Кровать оказалась захваченной бесформенной массой плоти, которая двигалась одновременно во многих местах, шевелилась, напоминая муравейник. Мне не сразу удалось рассмотреть бледные и волосатые конечности пожилого мужчины и его партнершу — с головой, увенчанной клочьями черных волос, свисавших с края неопрятного матраса.

Мое внезапное появление, которое они приняли, очевидно, за полицейский рейд, испугало их, заставив замолчать. Мне показалось, что муравейник вдруг внезапно опустел. Мужчина издал горловой звук и исподлобья посмотрел на меня, затем, видимо, пытаясь не быть узнанным, спрятал голову меж гигантских грудей женщины. Было невозможно объяснить им, что меня интересовало лишь то, чем они до этого занимались. Я решительно, но в то же время, как бы извиняясь, подошел к кровати, ухватился за ее ржавую спинку и с выражением, носившим, как мне казалось, печать заинтересованности ученого-исследователя, уставился на кровать. Взгляд мой, однако, не встретил на своем пути ничего, я уже забыл о существовании этих двоих — я видел лишь себя и Мелиссу, себя и Жюстину. Женщина подняла на меня большие, влажные, иссиня черные глаза и что-то сказала на арабском.

Двое лежали на кровати, подобно жертвам какого-то ужасного происшествия, их тела неловко переплетались самым немыслимым образом словно пытаясь новым, неведомым человечеству образом, выразить какие-то свои мысли. Положение их тел, такое нелепое и бесформенное, казалось результатом первой попытки какого-то эксперимента, которое после многолетних опытов, вероятно, превратится в новую позицию, столь же захватывающую, как и балетная. Тем не менее, я понял, что это их положение являлось неизменным, как данное свыше — навсегда, эта внутренне трагическая и неуклюжая позиция совокупления. От нее произрастали все добродетели любви, которые воспевали поэты и сумасшедшие, оттачивая сложную философию вежливой разборчивости. От нее исходило все липкое и безумное, от нее рождались отвратительные и безумные лица унылых супругов, спаянных как бы спина к спине, подобно шавкам, неспособным разъединиться после коитуса.

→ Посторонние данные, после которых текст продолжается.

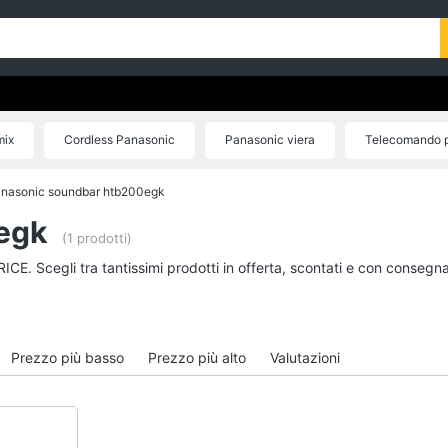
mix
Cordless Panasonic
Panasonic viera
Telecomando 
oundbar Panasonic
Microonde Panasonic
Fotocamera panason
nasonic soundbar htb200egk
egk
(1 prodotti)
ICE. Scegli tra tantissimi prodotti in offerta, scontati e con consegn
Prezzo più basso
Prezzo più alto
Valutazioni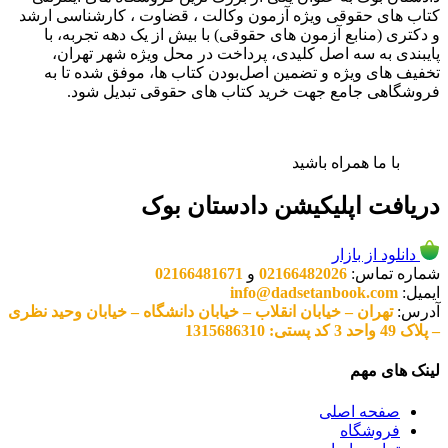
کتاب های حقوقی ویژه آزمون وکالت ، قضاوت ، کارشناسی ارشد
و دکتری (منابع آزمون های حقوقی) با بیش از یک دهه تجربه، با
پایبندی به سه اصل کلیدی، پرداخت در محل ویژه شهر تهران،
تخفیف های ویژه و تضمین اصل‌بودن کتاب ها، موفق شده تا به
فروشگاهی جامع جهت خرید کتاب های حقوقی تبدیل شود.
با ما همراه باشید
دریافت اپلیکیشن دادستان بوک
دانلود از بازار
شماره تماس:
02166482026
و
02166481671
ایمیل:
info@dadsetanbook.com
آدرس:
تهران – خیابان انقلاب – خیابان دانشگاه – خیابان وحید نظری
– پلاک 49 واحد 3 کد پستی: 1315686310
لینک های مهم
صفحه اصلی
فروشگاه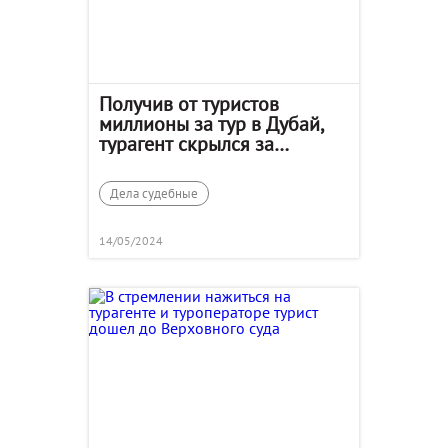
Получив от туристов
миллионы за тур в Дубай,
турагент скрылся за
границей
Дела судебные
14/05/2024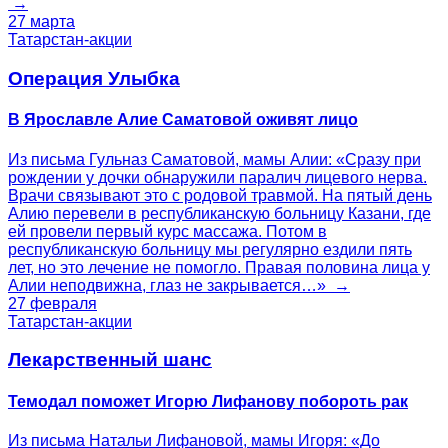
→
27 марта
Татарстан-акции
Операция Улыбка
В Ярославле Алие Саматовой оживят лицо
Из письма Гульназ Саматовой, мамы Алии: «Сразу при
рождении у дочки обнаружили паралич лицевого нерва.
Врачи связывают это с родовой травмой. На пятый день
Алию перевели в республиканскую больницу Казани, где
ей провели первый курс массажа. Потом в
республиканскую больницу мы регулярно ездили пять
лет, но это лечение не помогло. Правая половина лица у
Алии неподвижна, глаз не закрывается…» →
27 февраля
Татарстан-акции
Лекарственный шанс
Темодал поможет Игорю Лифанову побороть рак
Из письма Натальи Лифановой, мамы Игоря: «До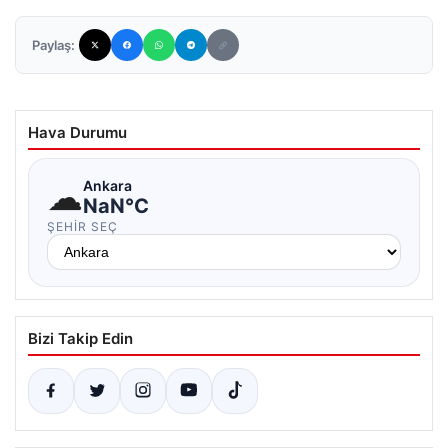
Paylaş:
Hava Durumu
☁
Ankara
NaN°C
ŞEHIR SEÇ
Bizi Takip Edin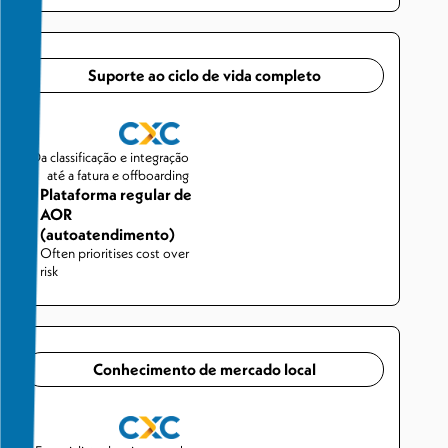
Suporte ao ciclo de vida completo
Da classificação e integração
até a fatura e offboarding
Plataforma regular de
AOR
(autoatendimento)
Often prioritises cost over
risk
Conhecimento de mercado local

Я удивился, услышав собственный негромкий надтреснутый смех, который, однако, приободрил эти подопытные существа. Мужчина слегка приподнял голову, всего на несколько сантиметров, и внимательно слушал, словно пытаясь убедить себя, что полицейский не способен издать подобные звуки. Женщина по-новому оценила меня и улыбнулась. «Подождите минутку, — закричала она, указывая бледной рукой на дверь, — я быстро освобожусь». Мужчина же, словно пристыженный ее тоном, сотворил несколько конвульсивных движений, будто паралитик, пытающийся сделать пару шагов. Им управляли не требования естества, а этикет. На его лице появилось выражение избыточной вежливости — как у человека, уступающего свое место в переполненном трамвае ветерану войны. Женщина издала хрюкающий звук и вцепилась в края матраса.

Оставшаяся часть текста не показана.